Edi loves watching her movie. She is the star. I think she must think all movies are about her; after all, this is about the only movie she has seen. Supporting roles are played by Dan, her daddy; me, her mommy; and various Chinese citizens and merchants who were willing and eager to be a part of our amateur film.
The movie begins with scenes of Changsha, China, where ancient ways still permeate the modern world. An old man carries baskets on his shoulders as he walks along the traffic-leaden city street. The background music is a song by a Wisconsin folk singer who also adopted. My heart knows no distance, travels miles every day to an ancient land so far, far away ... I'd go half way around the world to hold you. A fitting refrain for Edi, whose sweet face stops strangers on the street or in stores, and they never fail to mention how cute she is.
The Edi movie alternates between her tear-stained face on "Gotcha Day" to her smiling self as our days together in China passed and we grew to know each other better.
The movie itself highlights our first weeks with our daughter, but the adventure had begun long before the trip.
The fall of 2002, my older brother Gregg called. We're by no means estranged, but we seldom call each other. My "what's wrong?" radar set off. After a few minutes of niceties, he got to his news: "Jeri's pregnant." I said in a Seinfield-esque way, "Shut up!" He said, "No. Really." I was shocked, and I realized that asking, "Is this a mistake?" is kind of a rude question to ask someone who has just told you that their family was expecting a bundle of joy. He was nearly 50; his wife was mid-40s; and their two teenage boys were, well, teenagers. This reeked of mistake. But far from it, they had wanted to add to their family. And although I was happy for them, another feeling had gripped my heart and surprised me. I was inconsolably sad because it wasn't me who was adding to her family.

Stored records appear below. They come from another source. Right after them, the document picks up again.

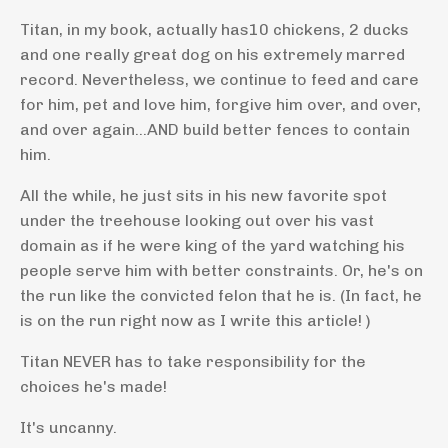
Titan, in my book, actually has10 chickens, 2 ducks
and one really great dog on his extremely marred
record. Nevertheless, we continue to feed and care
for him, pet and love him, forgive him over, and over,
and over again...AND build better fences to contain
him.
All the while, he just sits in his new favorite spot
under the treehouse looking out over his vast
domain as if he were king of the yard watching his
people serve him with better constraints. Or, he's on
the run like the convicted felon that he is. (In fact, he
is on the run right now as I write this article! )
Titan NEVER has to take responsibility for the
choices he's made!
It's uncanny.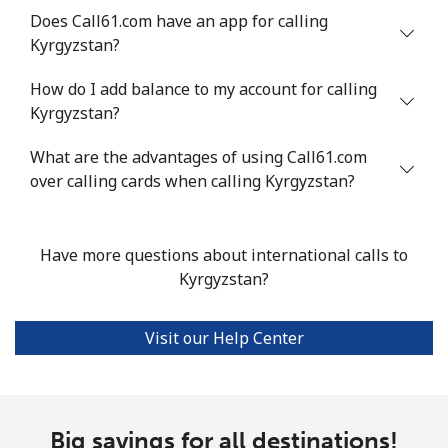
Does Call61.com have an app for calling
Kyrgyzstan?
How do I add balance to my account for calling
Kyrgyzstan?
What are the advantages of using Call61.com
over calling cards when calling Kyrgyzstan?
Have more questions about international calls to
Kyrgyzstan?
Visit our Help Center
Big savings for all destinations!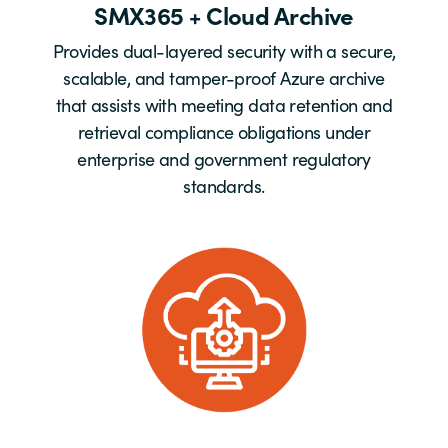
SMX365 + Cloud Archive
Provides dual-layered security with a secure,
scalable, and tamper-proof Azure archive
that assists with meeting data retention and
retrieval compliance obligations under
enterprise and government regulatory
standards.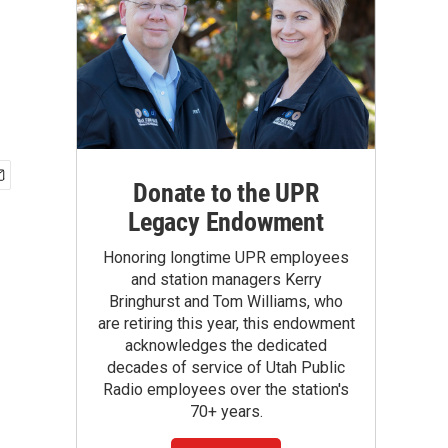
Donate to the UPR
Legacy Endowment
Honoring longtime UPR employees
and station managers Kerry
Bringhurst and Tom Williams, who
are retiring this year, this endowment
acknowledges the dedicated
decades of service of Utah Public
Radio employees over the station's
70+ years.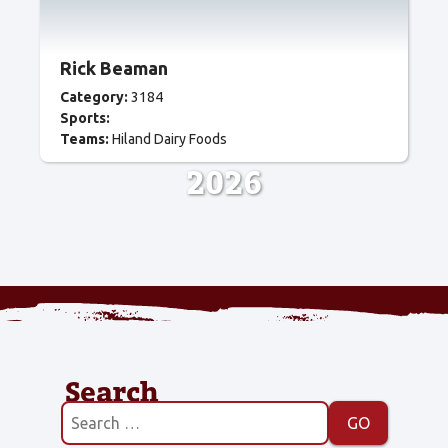
Rick Beaman
Category:
3184
Sports:
Teams:
Hiland Dairy Foods
2026
Search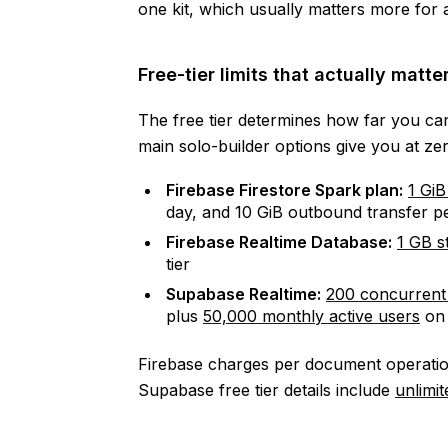
one kit, which usually matters more for 
Free-tier limits that actually matte
The free tier determines how far you can
main solo-builder options give you at zer
Firebase Firestore Spark plan:
1 GiB
day, and 10 GiB outbound transfer 
Firebase Realtime Database:
1 GB s
tier
Supabase Realtime:
200 concurrent
plus
50,000 monthly active users
on 
Firebase charges per document operatio
Supabase free tier details include
unlimi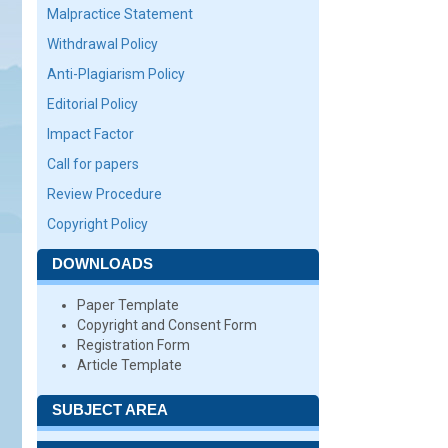
Malpractice Statement
Withdrawal Policy
Anti-Plagiarism Policy
Editorial Policy
Impact Factor
Call for papers
Review Procedure
Copyright Policy
DOWNLOADS
Paper Template
Copyright and Consent Form
Registration Form
Article Template
SUBJECT AREA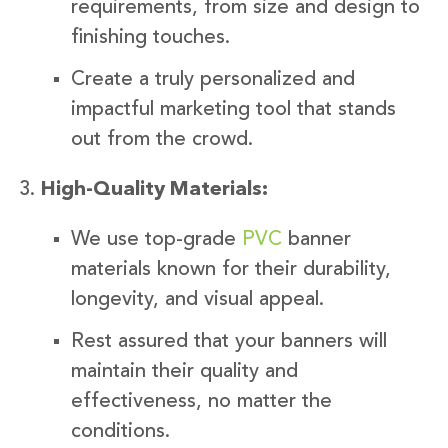
requirements, from size and design to
finishing touches.
Create a truly personalized and
impactful marketing tool that stands
out from the crowd.
High-Quality Materials:
We use top-grade
PVC
banner
materials known for their durability,
longevity, and visual appeal.
Rest assured that your banners will
maintain their quality and
effectiveness, no matter the
conditions.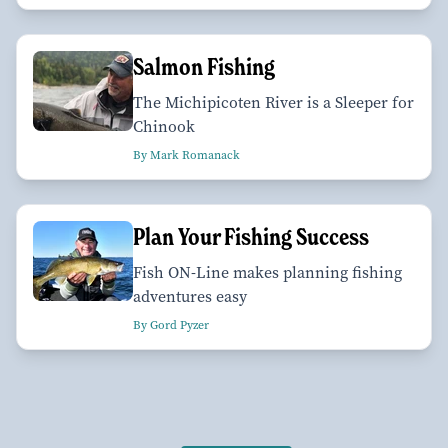
Salmon Fishing
The Michipicoten River is a Sleeper for
Chinook
By Mark Romanack
Plan Your Fishing Success
Fish ON-Line makes planning fishing
adventures easy
By Gord Pyzer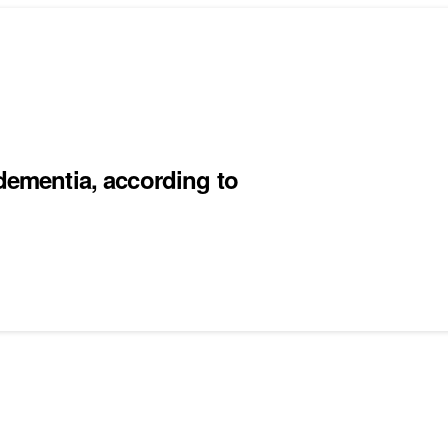
 dementia, according to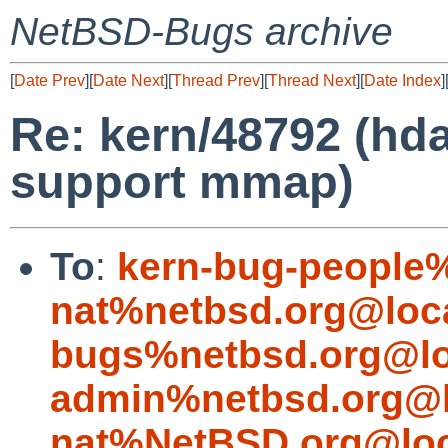
NetBSD-Bugs archive
[
Date Prev
][
Date Next
][
Thread Prev
][
Thread Next
][
Date Index
]
Re: kern/48792 (hda
support mmap)
To
:
kern-bug-people
nat%netbsd.org@loc
bugs%netbsd.org@lo
admin%netbsd.org@l
nat%NetBSD.org@loc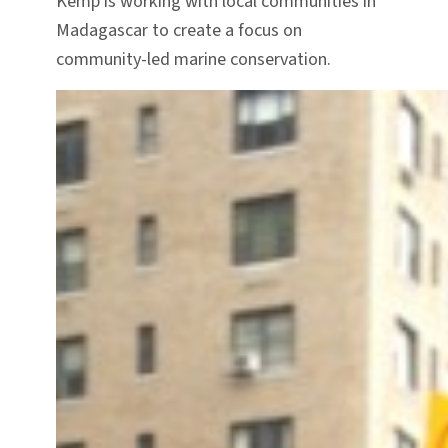
Kemp is working with local communities in
Madagascar to create a focus on
community-led marine conservation.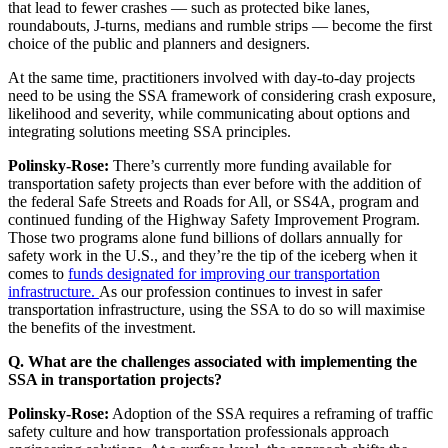
that lead to fewer crashes — such as protected bike lanes,
roundabouts, J-turns, medians and rumble strips — become the first
choice of the public and planners and designers.
At the same time, practitioners involved with day-to-day projects
need to be using the SSA framework of considering crash exposure,
likelihood and severity, while communicating about options and
integrating solutions meeting SSA principles.
Polinsky-Rose:
There’s currently more funding available for
transportation safety projects than ever before with the addition of
the federal Safe Streets and Roads for All, or SS4A, program and
continued funding of the Highway Safety Improvement Program.
Those two programs alone fund billions of dollars annually for
safety work in the U.S., and they’re the tip of the iceberg when it
comes to
funds designated for improving our transportation
infrastructure.
As our profession continues to invest in safer
transportation infrastructure, using the SSA to do so will maximise
the benefits of the investment.
Q. What are the challenges associated with implementing the
SSA in transportation projects?
Polinsky-Rose:
Adoption of the SSA requires a reframing of traffic
safety culture and how transportation professionals approach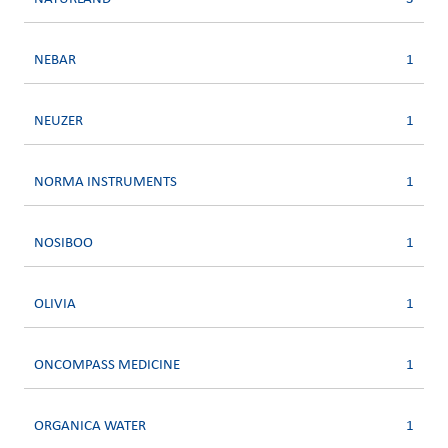
NEBAR
1
NEUZER
1
NORMA INSTRUMENTS
1
NOSIBOO
1
OLIVIA
1
ONCOMPASS MEDICINE
1
ORGANICA WATER
1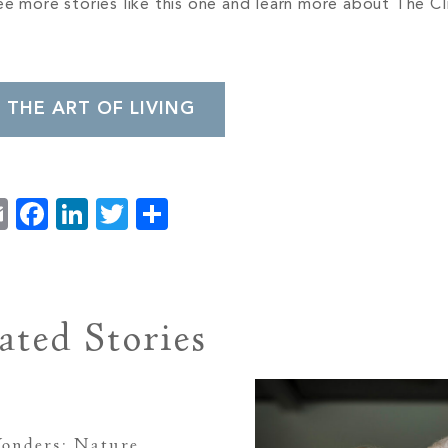
e more stories like this one and learn more about The Cli
 THE ART OF LIVING
Email
Facebook
LinkedIn
Twitter
Share
ated Stories
onders: Nature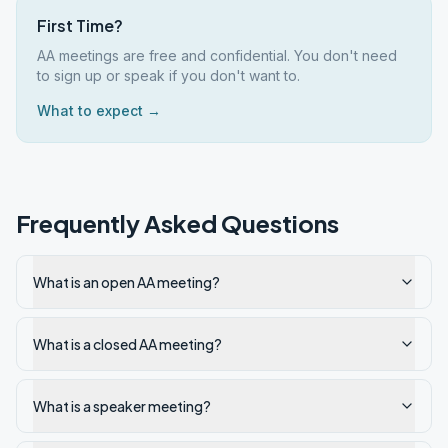
First Time?
AA meetings are free and confidential. You don't need
to sign up or speak if you don't want to.
What to expect →
Frequently Asked Questions
What is an open AA meeting?
What is a closed AA meeting?
What is a speaker meeting?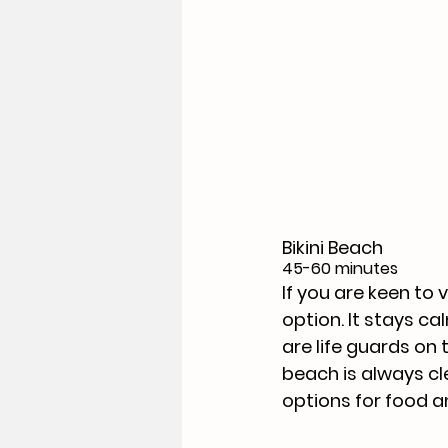
Bikini Beach
45-60 minutes
If you are keen to v
option. It stays c
are life guards on 
beach is always cle
options for food an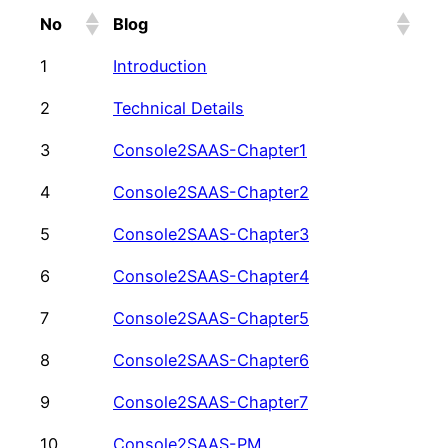
No
Blog
1
Introduction
2
Technical Details
3
Console2SAAS-Chapter1
4
Console2SAAS-Chapter2
5
Console2SAAS-Chapter3
6
Console2SAAS-Chapter4
7
Console2SAAS-Chapter5
8
Console2SAAS-Chapter6
9
Console2SAAS-Chapter7
10
Console2SAAS-PM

I was also in my 40s at the time, and I had accepted that I would not have children of my own. I had a husband who raised four children and who had been honest with me from the get go that he was done having kids. I had four grown stepkids with whom I had good relationships. Why would I want to add a child, a.k.a. expenses, no more time for self or husband, untold reasons to worry. Why? That night as I lay sobbing in bed, my husband next to me said (and I will never forget it) "I guess we'll have to do something about this." "This" meaning my sadness or perhaps our joint childlessness. That night I had to get honest with myself, too, that what I wanted more than anything was to be a mom. I was so relieved to finally let that wall come down.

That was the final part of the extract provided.